猛獣使いの女にとって、この光景は完全に至福の光景。

「麗しき踊り子のお嬢さん、ここにはあなたと敵対する者たちはいないわ……完璧に仕上げて、この私の……猛獣使い人生最高傑作に仕上げてあげるわね」

悦に入った、恍惚に満ちた声で猛獣使いは高らかに宣言すると、ようやく落ち着きを取り戻したレピアをはじめとする美少女たちをうっとりとした視線を送るのだった。

宣言通り、猛獣使いの入れ込みようは凄まじかった。
例えば食事。ほかの者たちは投げ込まれた食事を争うように、自由に食べていたが、レピアだけは鋭い鞭が飛び、一拍待てがかかる。
最初はたて突き、怒り任せに猛獣使いに襲い掛かろうとしたが、逆に鞭でいなされただけでなく、素早く、かつしなやかに鞭を入れられ、その痛みから従わせられた。
しかも超一流を名乗るだけあって、レピアの身体に入れた一撃は傷痕は残らず、うっすらと赤くなるだけという神業ぶり。
そのテクニックを完璧に駆使し、猛獣使いは自由奔放でやりたい放題だったレピアを徐々に躾けていった。
加えて、猛獣使いが躾しまくった美少女達が鞭打たれて、唸るレピアを労わるように傷口をなめたり、身体を擦り付けて慰める、といった―なんとも危うい美しさに猛獣使いがため息を零していた。
そんな、楽しい躾が半年ほど続くと、レピアは抵抗の意思を完全に失い、優美でしなやか、かつ従順な獣へと変貌を遂げた。

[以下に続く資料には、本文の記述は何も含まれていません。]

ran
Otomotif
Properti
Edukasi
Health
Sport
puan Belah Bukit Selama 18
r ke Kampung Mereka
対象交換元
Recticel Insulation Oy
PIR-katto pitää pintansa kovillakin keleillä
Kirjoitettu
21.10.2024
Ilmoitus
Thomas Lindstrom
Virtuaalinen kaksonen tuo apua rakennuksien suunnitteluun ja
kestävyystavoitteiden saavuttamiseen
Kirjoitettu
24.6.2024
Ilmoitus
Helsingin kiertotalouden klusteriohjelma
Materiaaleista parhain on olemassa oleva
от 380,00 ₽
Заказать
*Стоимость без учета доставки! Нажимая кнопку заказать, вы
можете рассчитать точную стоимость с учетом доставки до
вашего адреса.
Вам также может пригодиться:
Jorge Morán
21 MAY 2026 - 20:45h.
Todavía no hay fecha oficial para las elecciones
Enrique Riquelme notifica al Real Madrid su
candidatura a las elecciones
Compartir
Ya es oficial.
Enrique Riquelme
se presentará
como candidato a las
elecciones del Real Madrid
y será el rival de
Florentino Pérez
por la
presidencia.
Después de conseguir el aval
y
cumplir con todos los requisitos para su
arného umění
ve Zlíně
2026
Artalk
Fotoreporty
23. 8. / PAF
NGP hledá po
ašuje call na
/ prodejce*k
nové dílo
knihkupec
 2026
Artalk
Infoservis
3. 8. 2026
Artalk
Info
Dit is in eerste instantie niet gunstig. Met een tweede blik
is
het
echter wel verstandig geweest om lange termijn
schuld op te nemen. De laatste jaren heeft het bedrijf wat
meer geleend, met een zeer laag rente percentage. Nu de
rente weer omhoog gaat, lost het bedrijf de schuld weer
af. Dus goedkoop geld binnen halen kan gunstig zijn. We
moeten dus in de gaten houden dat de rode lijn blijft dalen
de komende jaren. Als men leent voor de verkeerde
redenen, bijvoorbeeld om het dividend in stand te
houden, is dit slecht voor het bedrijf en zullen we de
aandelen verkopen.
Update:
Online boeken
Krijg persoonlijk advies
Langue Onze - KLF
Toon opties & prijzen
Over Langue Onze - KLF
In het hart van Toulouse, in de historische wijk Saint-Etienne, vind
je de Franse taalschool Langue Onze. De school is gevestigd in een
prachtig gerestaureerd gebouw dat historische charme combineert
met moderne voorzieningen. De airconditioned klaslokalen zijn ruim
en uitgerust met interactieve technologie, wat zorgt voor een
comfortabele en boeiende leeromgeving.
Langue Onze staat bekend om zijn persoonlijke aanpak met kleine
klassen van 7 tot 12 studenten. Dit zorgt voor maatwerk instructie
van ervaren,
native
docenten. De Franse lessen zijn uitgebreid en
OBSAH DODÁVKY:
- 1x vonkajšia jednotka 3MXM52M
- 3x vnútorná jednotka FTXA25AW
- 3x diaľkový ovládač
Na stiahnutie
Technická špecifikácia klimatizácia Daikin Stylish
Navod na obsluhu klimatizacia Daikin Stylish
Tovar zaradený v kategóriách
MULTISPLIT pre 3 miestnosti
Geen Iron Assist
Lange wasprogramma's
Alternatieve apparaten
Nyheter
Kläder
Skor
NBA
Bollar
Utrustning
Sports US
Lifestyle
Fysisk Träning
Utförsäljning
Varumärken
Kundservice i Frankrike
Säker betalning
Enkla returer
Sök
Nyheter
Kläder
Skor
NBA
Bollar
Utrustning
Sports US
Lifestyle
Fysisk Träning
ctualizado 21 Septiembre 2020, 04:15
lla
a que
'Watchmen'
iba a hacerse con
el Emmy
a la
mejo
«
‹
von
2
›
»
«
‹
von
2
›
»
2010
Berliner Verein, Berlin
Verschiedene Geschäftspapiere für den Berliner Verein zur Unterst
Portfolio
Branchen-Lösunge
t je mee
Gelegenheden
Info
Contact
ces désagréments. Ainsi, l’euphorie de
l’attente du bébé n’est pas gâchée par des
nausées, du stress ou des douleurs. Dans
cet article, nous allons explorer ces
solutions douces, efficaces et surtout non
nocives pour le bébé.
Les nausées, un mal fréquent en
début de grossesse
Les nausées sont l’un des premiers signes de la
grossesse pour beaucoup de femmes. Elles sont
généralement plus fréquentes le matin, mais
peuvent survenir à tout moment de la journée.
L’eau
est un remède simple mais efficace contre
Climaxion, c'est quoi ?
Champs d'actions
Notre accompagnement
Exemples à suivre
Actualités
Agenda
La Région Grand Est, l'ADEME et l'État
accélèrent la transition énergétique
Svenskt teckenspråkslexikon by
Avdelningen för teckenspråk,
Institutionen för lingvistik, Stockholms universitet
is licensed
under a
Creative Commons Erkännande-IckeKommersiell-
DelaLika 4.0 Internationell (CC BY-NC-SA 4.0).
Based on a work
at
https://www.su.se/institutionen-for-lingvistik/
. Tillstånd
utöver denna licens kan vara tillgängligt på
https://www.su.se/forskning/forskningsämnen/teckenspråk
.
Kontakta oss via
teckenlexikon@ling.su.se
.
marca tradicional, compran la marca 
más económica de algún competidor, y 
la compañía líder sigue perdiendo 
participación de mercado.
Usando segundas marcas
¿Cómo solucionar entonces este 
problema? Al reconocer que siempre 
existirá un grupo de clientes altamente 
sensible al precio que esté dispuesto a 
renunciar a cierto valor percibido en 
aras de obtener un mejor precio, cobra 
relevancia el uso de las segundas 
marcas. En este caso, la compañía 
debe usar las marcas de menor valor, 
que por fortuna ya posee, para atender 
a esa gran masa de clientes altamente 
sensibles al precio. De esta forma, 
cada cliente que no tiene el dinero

「はぁ〜完璧だわ。この美しさ、従順さ、気高さ、そして女たちの頂点に立つ強さ……まさに私が目指した至高の獣よっ!!」

檻の中でゆったりと寝そべりながら、野生化美少女達を従えて、女王然と君臨するレピアの姿を見て、猛獣使いはある種の興奮状態で叫ぶと完全なトランス状態に入ったような高笑いが下水道に響き渡った。


その連絡が入ったのは、彼女―レピアが行方不明になってから半年が過ぎていた。
若干、興奮した執事が主であるエルファリアに匿名の―だが、上質の紙を使った親書を捧げた。
いぶかしげに手に取ったエルファリアだったが、その親書を一読した瞬間、顔色が変わり、思わず椅子を蹴って立ち上がったほどだ。

「この手紙は!?」
「はい、金で雇われただけという少年がある人物から王女様にお届けしろと預かったというお話です」

意気込んで尋ね返すエルファリアの気迫に執事はやや押されつつも、にこやかに答えた。
エルファリアが意気込むのも無理はない。
半年前、理性を壊され、野生化してしまったエルファリアの友・レピアが別荘の裏庭から行方知れずになった。
手を尽くして探させたが、手掛かりはなく、あっという間に半年もの月日が流れていた。
もう無理なのかもしれないと落ち込んでいたエルファリアの元に届いた吉報。
差出人は不明。だが、はっきりと書かれていたのはレピアの名。

――殿下のご友人、レピア殿をお預かりしております。レピア殿の御身は無事でありますゆえ、御心配なきよう……3日後の夕方、同封しました地図に示した郊外にて、レピア殿をお返しいたします。お迎えをよろしくお願い申し上げます。

知性を感じる達筆で書かれた内容をエルファリアはすぐに信じ、執事たちに迎えの手配を指示した。

目立たないが、繊細な彫り物が施された―王族専用の馬車で息を詰めるように座ってたエルファリア。
指示されたその日。ようやくレピアに会えるという喜びと手紙の真偽を確かめなかった不安に挟まれながら、相手を待つ。
だが、いくら待とうと、約束の時間が過ぎても、一向に誰かがやってくる気配はない。
いてもたってもいられなくなったエルファリアはとうとう馬車を飛び出すと、受け渡しの場所で会った空き地に踏み込み、周囲を見渡す。
だが、人の気配はなく、ただ風だけが通り過ぎていくだけ。
騙されたのか、とがっくりと落ち込み、重い足取りで馬車に戻ろうとしたエルファリアの足に何かがあたり、ふと見ると、一つの水晶玉が転がっていた。

「これは!」

水晶から強く感じる魔力に混じって、懐かしい友人の気配を感じとり、エルファリアはうれし涙を流しながら、その場に膝をつきながら水晶を掻き抱いた。